Data shown
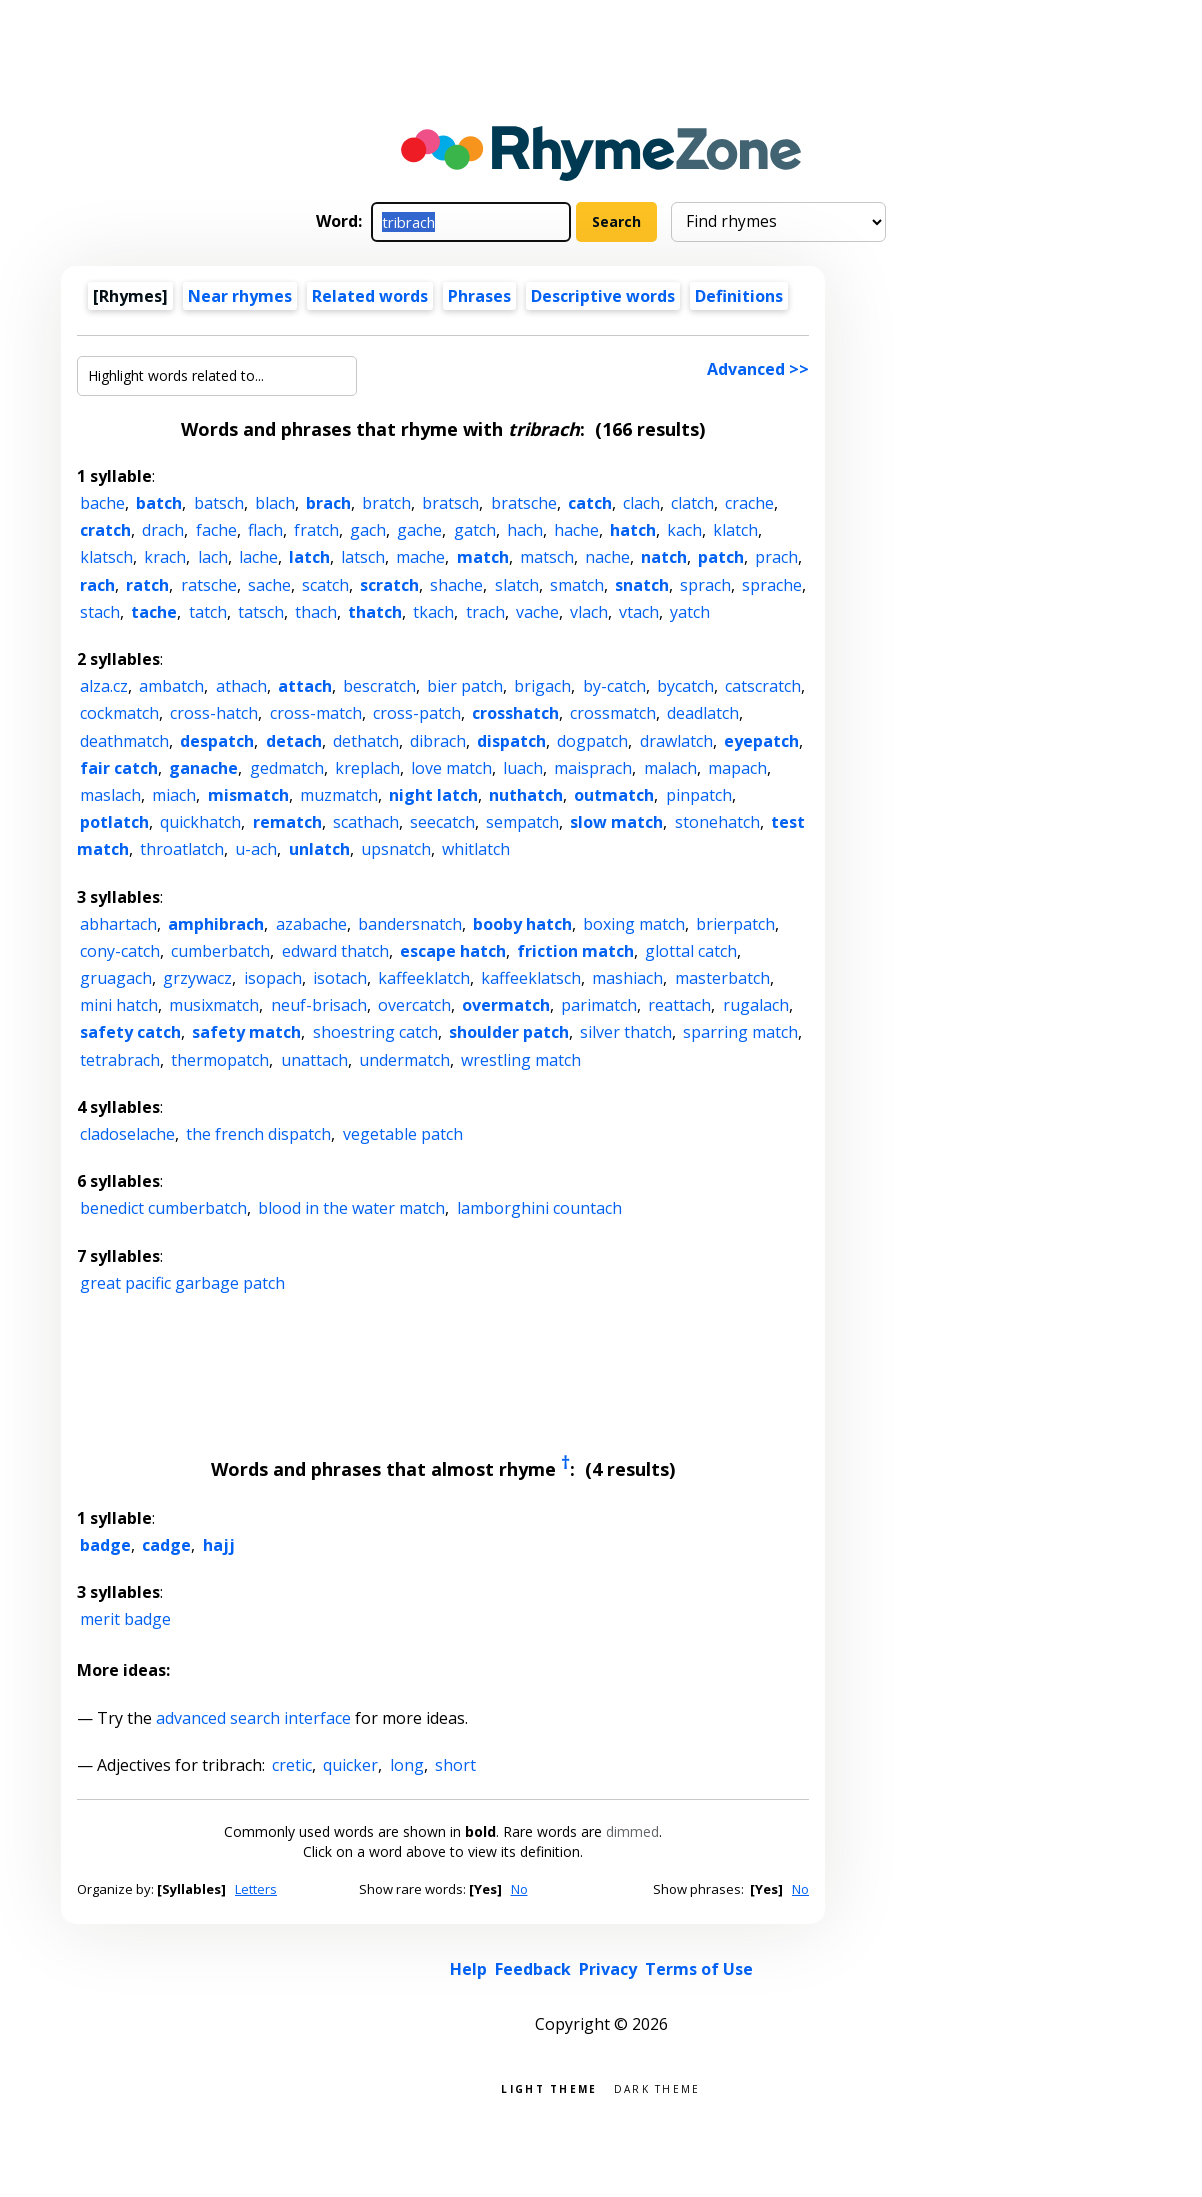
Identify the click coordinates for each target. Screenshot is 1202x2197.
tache (154, 612)
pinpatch (699, 795)
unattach (314, 1060)
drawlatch (676, 741)
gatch (475, 530)
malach (670, 768)
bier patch (465, 686)
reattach (679, 1005)
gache (419, 530)
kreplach (367, 768)
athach (241, 686)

What is needed
With the images left out, set down every entry exactly.

Expected answer
Identify the click coordinates for each target. Screenshot is 1202x2197.
tache (154, 612)
pinpatch (699, 795)
unattach (314, 1060)
drawlatch (676, 741)
gatch (475, 530)
malach (670, 768)
bier patch (465, 686)
reattach (679, 1005)
gache (419, 530)
kreplach (367, 768)
athach (241, 686)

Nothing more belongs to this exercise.